Exacerbating the situation is limited public transportation options for people who don’t have cars.

A report in 2014 produced by DataHaven, when the unemployment rate was much higher, found that persons with access to cars had an unemployment rate of 10 percent, while the rate for persons without cars was 35 percent. Unemployment has dropped significantly, but the transportation factor remains a problem, Villano said.

Skill Up is a state supported training program geared to manufacturing jobs that provides workers with entry level skills where they can get the balance of the training they need on the job. The work, however, requires a basic aptitude for math and spatial reasoning.

Villano said once someone goes through the five-week intensive manufacturing program, they are a much better recruit than if a company went elsewhere to find staffing. Given that manufacturing has been the leading sector in job growth for the past several years, he said the training is an important initiative.

The director said the community college system does a good job training residents for manufacturing jobs, but it is only turning out about 600 to 700 graduates a year. He said the manufacturers themselves are realizing they have to engage in training. Skill Up was adopted to accelerate that training pace to 10,000 people over four years.

In the past 21/2 years, 1,200 graduates have been placed in jobs with more than 180 manufacturers, Villano said, while the state projects that it will need 25,000 skilled manufacturing workers over the next decade.

For those lacking math, reading and computer skills, free training is available through nonprofits listed on the Workforce Alliance website. The Workshop Alliance also matches people with a number of specific industries and careers beyond manufacturers.

Ann Hamilton, communications director at the alliance, said if someone doesn’t make the grade when they test for Skill Up, the alliance offers a refresher course or a boot camp and candidates then can retake the test. The boot camp is a quick, 2-week endeavor.

“It works for those people whose deficiency is less,” Villano said. If they fall far below what they need, the recommendation is to go to adult education classes, but not everyone wants to go back to school.

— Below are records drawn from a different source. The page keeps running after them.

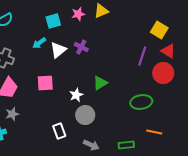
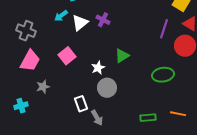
pink square: (45, 83) -> (67, 56), turned -36
gray star: (12, 114) -> (43, 87), moved
orange line: (154, 132) -> (178, 114), moved
gray arrow: (91, 145) -> (97, 118), moved, turned 35

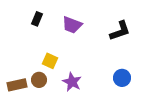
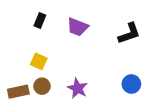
yellow square: (50, 61) -> (39, 61), moved

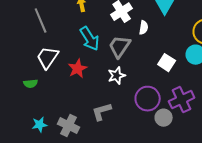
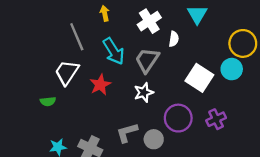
gray line: (41, 21) -> (77, 37), moved
white square: (167, 63) -> (199, 78), size x1.4
purple cross: (182, 100) -> (216, 119), size x0.7
gray circle: (164, 118) -> (154, 139), moved

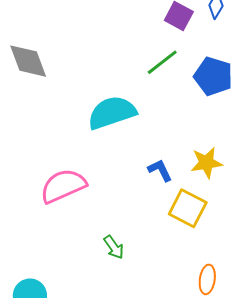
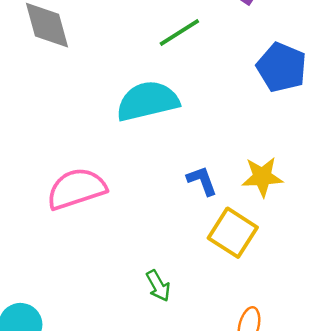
green line: (162, 62) -> (179, 32), moved
green arrow: (114, 247) -> (158, 286), moved

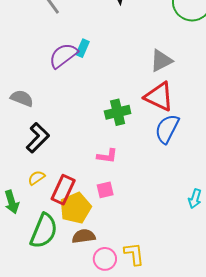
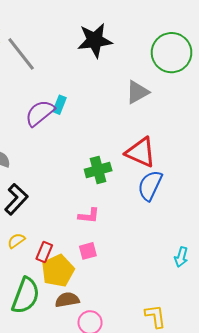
gray triangle: (161, 61) -> (137, 92), moved
red rectangle: (63, 190) -> (44, 252), size x0.7
yellow L-shape: (134, 254) -> (155, 316), moved

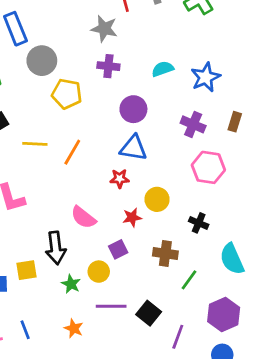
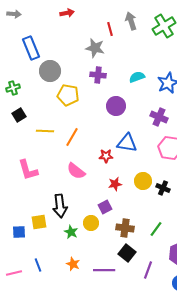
blue triangle: (133, 148) -> (127, 143), moved
yellow circle: (157, 199) -> (143, 181), moved
pink semicircle: (83, 217) -> (76, 171), moved
brown cross: (165, 253) -> (125, 228), moved
purple line: (111, 306) -> (104, 270), moved

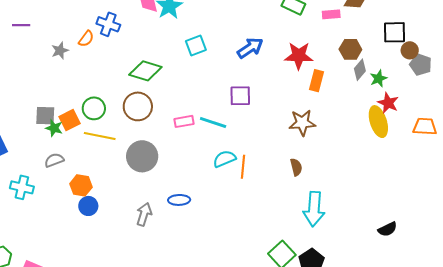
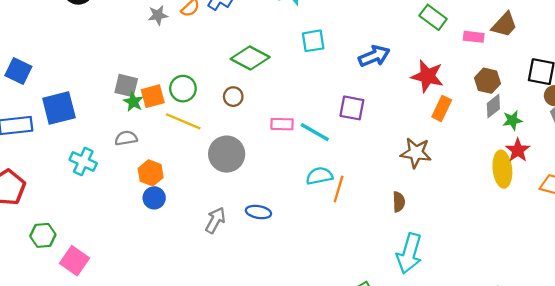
brown circle: (138, 106) -> (233, 97), size x0.6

“The bottom line is there are so many options it is just a matter of taking that first step, getting started and sticking with it, because there are jobs at the end,” Hamilton said.

Housing Authority Of New Haven

Villano said they are beginning to work with the Housing Authority of New Haven and New Haven Adult Education to keep people engaged. “We get a lot of people who begin the process, but don’t stay with it.” Villano said. He hopes they can concentrate on the residents in one of the authority’s facilities and use case managers to give them extra support.

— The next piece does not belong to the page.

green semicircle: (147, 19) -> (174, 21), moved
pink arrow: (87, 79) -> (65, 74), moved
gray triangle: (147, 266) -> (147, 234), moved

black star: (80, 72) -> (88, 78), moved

Karen DuBois-Walton, executive director of the Housing Authority, said of the 6,000 low-income families she serves, between those living in apartments the authority owns, as well as those using Section 8 vouchers, a significant portion need academic skills coaching, a GED and specific job training.

If you take out the disabled and elderly tenants, the average income for the clients able to work and housed by the authority is $16,000 for a family of three, DuBois Walton said.

“When you are operating with so little income, things that might be an inconvenience for someone with a little bit more income can derail them, such as a car breaking down or a child care arrangement falling through,” she said.

The authority looks to get tenants into all opportunities that come along, which includes the warehouse jobs with Amazon that are now being filled and training at Jordan’s Furniture when that opened.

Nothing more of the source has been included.